*** Opening DATA PROVIDED ***
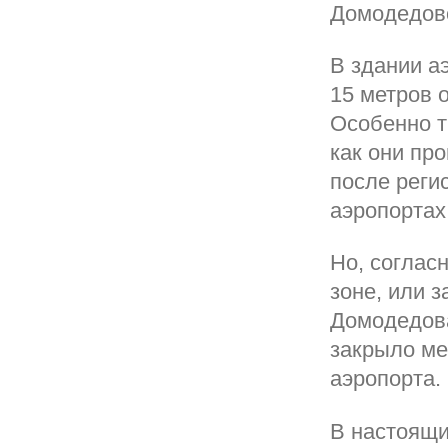
Домодедово
В здании а
15 метров о
Особенно т
как они пр
после регис
аэропортах
Но, соглас
зоне, или з
Домодедова
закрыло ме
аэропорта.
В настоящи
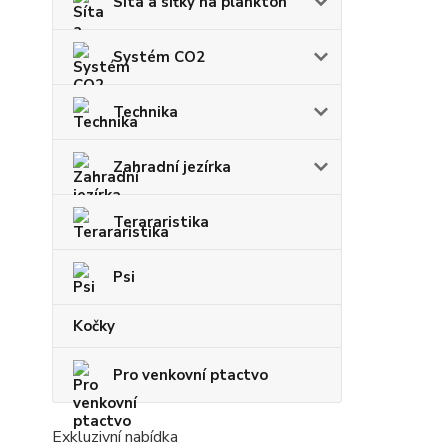
Síta a síťky na plankton
Systém CO2
Technika
Zahradní jezírka
Terararistika
Psi
Kočky
Pro venkovní ptactvo
Exkluzivní nabídka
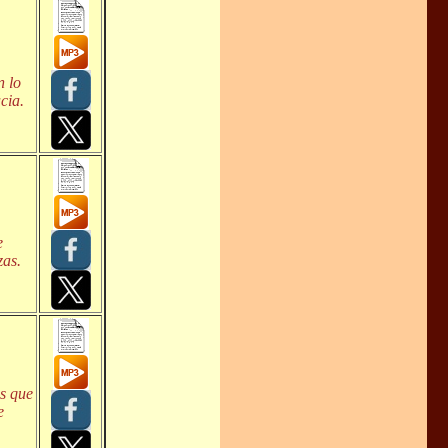
n lo
cia.
e
zas.
s que
e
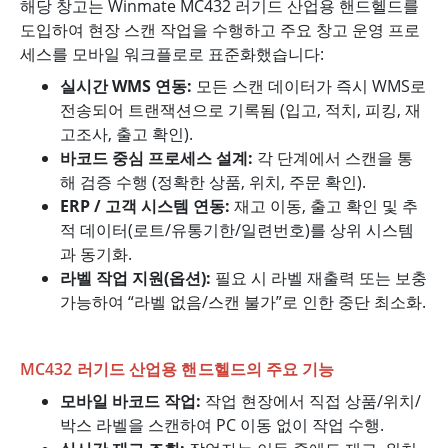
해당 창고는 Winmate MC432 러기드 산업용 핸드헬드를
도입하여 현장 스캔 작업을 수행하고 주요 창고 운영 프로
세스를 모바일 워크플로로 표준화했습니다:
실시간 WMS 연동:
모든 스캔 데이터가 즉시 WMS로
전송되어 트랜잭션으로 기록됨 (입고, 적치, 피킹, 재
고조사, 출고 확인).
바코드 중심 프로세스 설계:
각 단계에서 스캔을 통
해 검증 수행 (정확한 상품, 위치, 주문 확인).
ERP / 고객 시스템 연동:
재고 이동, 출고 확인 및 추
적 데이터(로트/유통기한/일련번호)를 상위 시스템
과 동기화.
라벨 작업 지원(옵션):
필요 시 라벨 재출력 또는 보충
가능하여 “라벨 없음/스캔 불가”로 인한 중단 최소화.
MC432 러기드 산업용 핸드헬드의 주요 기능
모바일 바코드 작업:
작업 현장에서 직접 상품/위치/
박스 라벨을 스캔하여 PC 이동 없이 작업 수행.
*** Closing DATA PROVIDED ***
• EXERCISE:
Your task is to retype the records above in full and exactly, omitting the pictures.

• THE ANSWER:
Домодедово
В здании а
15 метров о
Особенно т
как они пр
после регис
аэропортах
Но, соглас
зоне, или з
Домодедова
закрыло ме
аэропорта.
В настоящи
Síta a síťky na plankton
Systém CO2
Technika
Zahradní jezírka
Terararistika
Psi
Kočky
Pro venkovní ptactvo
Exkluzivní nabídka
n lo
cia.
e
zas.
s que
e
해당 창고는 Winmate MC432 러기드 산업용 핸드헬드를
도입하여 현장 스캔 작업을 수행하고 주요 창고 운영 프로
세스를 모바일 워크플로로 표준화했습니다:
실시간 WMS 연동:
모든 스캔 데이터가 즉시 WMS로
전송되어 트랜잭션으로 기록됨 (입고, 적치, 피킹, 재
고조사, 출고 확인).
바코드 중심 프로세스 설계:
각 단계에서 스캔을 통
해 검증 수행 (정확한 상품, 위치, 주문 확인).
ERP / 고객 시스템 연동:
재고 이동, 출고 확인 및 추
적 데이터(로트/유통기한/일련번호)를 상위 시스템
과 동기화.
라벨 작업 지원(옵션):
필요 시 라벨 재출력 또는 보충
가능하여 “라벨 없음/스캔 불가”로 인한 중단 최소화.
MC432 러기드 산업용 핸드헬드의 주요 기능
모바일 바코드 작업:
작업 현장에서 직접 상품/위치/
박스 라벨을 스캔하여 PC 이동 없이 작업 수행.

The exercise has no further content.